TRY IT>
Output the entire listing that follows verbatim.

DATA SUPPLIED>
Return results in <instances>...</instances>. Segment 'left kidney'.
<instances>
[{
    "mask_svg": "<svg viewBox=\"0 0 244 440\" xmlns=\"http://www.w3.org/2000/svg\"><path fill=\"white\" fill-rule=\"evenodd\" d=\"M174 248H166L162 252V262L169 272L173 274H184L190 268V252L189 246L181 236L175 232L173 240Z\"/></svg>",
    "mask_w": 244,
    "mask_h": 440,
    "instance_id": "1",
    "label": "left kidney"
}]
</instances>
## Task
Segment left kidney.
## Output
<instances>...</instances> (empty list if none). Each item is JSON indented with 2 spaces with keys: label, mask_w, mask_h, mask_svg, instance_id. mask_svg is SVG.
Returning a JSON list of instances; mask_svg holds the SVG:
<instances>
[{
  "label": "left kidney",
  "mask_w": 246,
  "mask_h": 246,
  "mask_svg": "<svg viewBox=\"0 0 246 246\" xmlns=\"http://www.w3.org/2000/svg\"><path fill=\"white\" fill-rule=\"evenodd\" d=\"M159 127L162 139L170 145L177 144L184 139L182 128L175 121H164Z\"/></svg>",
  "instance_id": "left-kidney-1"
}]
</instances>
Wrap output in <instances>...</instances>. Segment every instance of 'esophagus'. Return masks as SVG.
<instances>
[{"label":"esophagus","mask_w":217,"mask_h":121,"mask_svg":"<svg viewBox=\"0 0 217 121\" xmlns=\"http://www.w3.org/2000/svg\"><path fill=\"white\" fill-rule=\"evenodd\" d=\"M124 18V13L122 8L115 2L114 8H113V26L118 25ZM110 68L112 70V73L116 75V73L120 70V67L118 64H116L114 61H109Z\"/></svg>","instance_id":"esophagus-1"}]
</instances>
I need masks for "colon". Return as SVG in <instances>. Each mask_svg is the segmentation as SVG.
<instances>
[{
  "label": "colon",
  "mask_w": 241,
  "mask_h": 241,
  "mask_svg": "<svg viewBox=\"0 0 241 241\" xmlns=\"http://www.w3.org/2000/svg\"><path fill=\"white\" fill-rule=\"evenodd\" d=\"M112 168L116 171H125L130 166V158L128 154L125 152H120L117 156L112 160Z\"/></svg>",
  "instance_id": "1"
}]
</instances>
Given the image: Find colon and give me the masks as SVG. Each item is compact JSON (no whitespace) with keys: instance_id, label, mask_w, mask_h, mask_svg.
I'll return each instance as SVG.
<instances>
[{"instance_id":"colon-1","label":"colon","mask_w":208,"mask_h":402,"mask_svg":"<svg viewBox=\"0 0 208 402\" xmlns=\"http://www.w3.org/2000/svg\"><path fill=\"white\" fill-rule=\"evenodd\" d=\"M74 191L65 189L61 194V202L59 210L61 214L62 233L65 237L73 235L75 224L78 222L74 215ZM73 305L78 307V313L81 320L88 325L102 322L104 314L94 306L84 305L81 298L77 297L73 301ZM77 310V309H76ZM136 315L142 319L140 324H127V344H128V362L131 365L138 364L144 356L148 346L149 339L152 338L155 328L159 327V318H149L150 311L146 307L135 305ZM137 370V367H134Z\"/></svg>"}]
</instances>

SOLUTION TO THE EXERCISE>
Return results in <instances>...</instances>. Segment 'left kidney'.
<instances>
[{
    "mask_svg": "<svg viewBox=\"0 0 244 440\" xmlns=\"http://www.w3.org/2000/svg\"><path fill=\"white\" fill-rule=\"evenodd\" d=\"M174 248H166L162 252V262L169 272L173 274H184L190 268V252L189 246L181 236L175 232L173 240Z\"/></svg>",
    "mask_w": 244,
    "mask_h": 440,
    "instance_id": "1",
    "label": "left kidney"
}]
</instances>
## Task
Segment left kidney.
## Output
<instances>...</instances> (empty list if none). Each item is JSON indented with 2 spaces with keys: label, mask_w, mask_h, mask_svg, instance_id. mask_svg is SVG.
Returning a JSON list of instances; mask_svg holds the SVG:
<instances>
[{
  "label": "left kidney",
  "mask_w": 246,
  "mask_h": 246,
  "mask_svg": "<svg viewBox=\"0 0 246 246\" xmlns=\"http://www.w3.org/2000/svg\"><path fill=\"white\" fill-rule=\"evenodd\" d=\"M159 127L162 139L170 145L177 144L184 139L182 128L175 121H164Z\"/></svg>",
  "instance_id": "left-kidney-1"
}]
</instances>
Wrap output in <instances>...</instances>. Segment every instance of 'esophagus'. Return masks as SVG.
<instances>
[{"label":"esophagus","mask_w":217,"mask_h":121,"mask_svg":"<svg viewBox=\"0 0 217 121\" xmlns=\"http://www.w3.org/2000/svg\"><path fill=\"white\" fill-rule=\"evenodd\" d=\"M124 18V13L122 8L115 2L114 8H113V26L118 25ZM110 68L112 70V73L116 75V73L120 70V67L118 64H116L114 61H109Z\"/></svg>","instance_id":"esophagus-1"}]
</instances>
I need masks for "colon". Return as SVG in <instances>. Each mask_svg is the segmentation as SVG.
<instances>
[{
  "label": "colon",
  "mask_w": 241,
  "mask_h": 241,
  "mask_svg": "<svg viewBox=\"0 0 241 241\" xmlns=\"http://www.w3.org/2000/svg\"><path fill=\"white\" fill-rule=\"evenodd\" d=\"M112 168L116 171H125L130 166V158L128 154L125 152H120L117 156L112 160Z\"/></svg>",
  "instance_id": "1"
}]
</instances>
Given the image: Find colon and give me the masks as SVG. Each item is compact JSON (no whitespace) with keys: instance_id, label, mask_w, mask_h, mask_svg.
I'll return each instance as SVG.
<instances>
[{"instance_id":"colon-1","label":"colon","mask_w":208,"mask_h":402,"mask_svg":"<svg viewBox=\"0 0 208 402\" xmlns=\"http://www.w3.org/2000/svg\"><path fill=\"white\" fill-rule=\"evenodd\" d=\"M74 191L65 189L61 194V202L59 210L61 214L62 233L65 237L73 235L75 224L78 222L74 215ZM73 305L78 307V313L81 320L88 325L102 322L104 314L94 306L84 305L81 298L77 297L73 301ZM77 310V309H76ZM136 315L142 319L140 324H127V344H128V362L131 365L138 364L144 356L148 346L149 339L152 338L155 328L159 327V318H149L150 311L146 307L135 305ZM137 370V367H134Z\"/></svg>"}]
</instances>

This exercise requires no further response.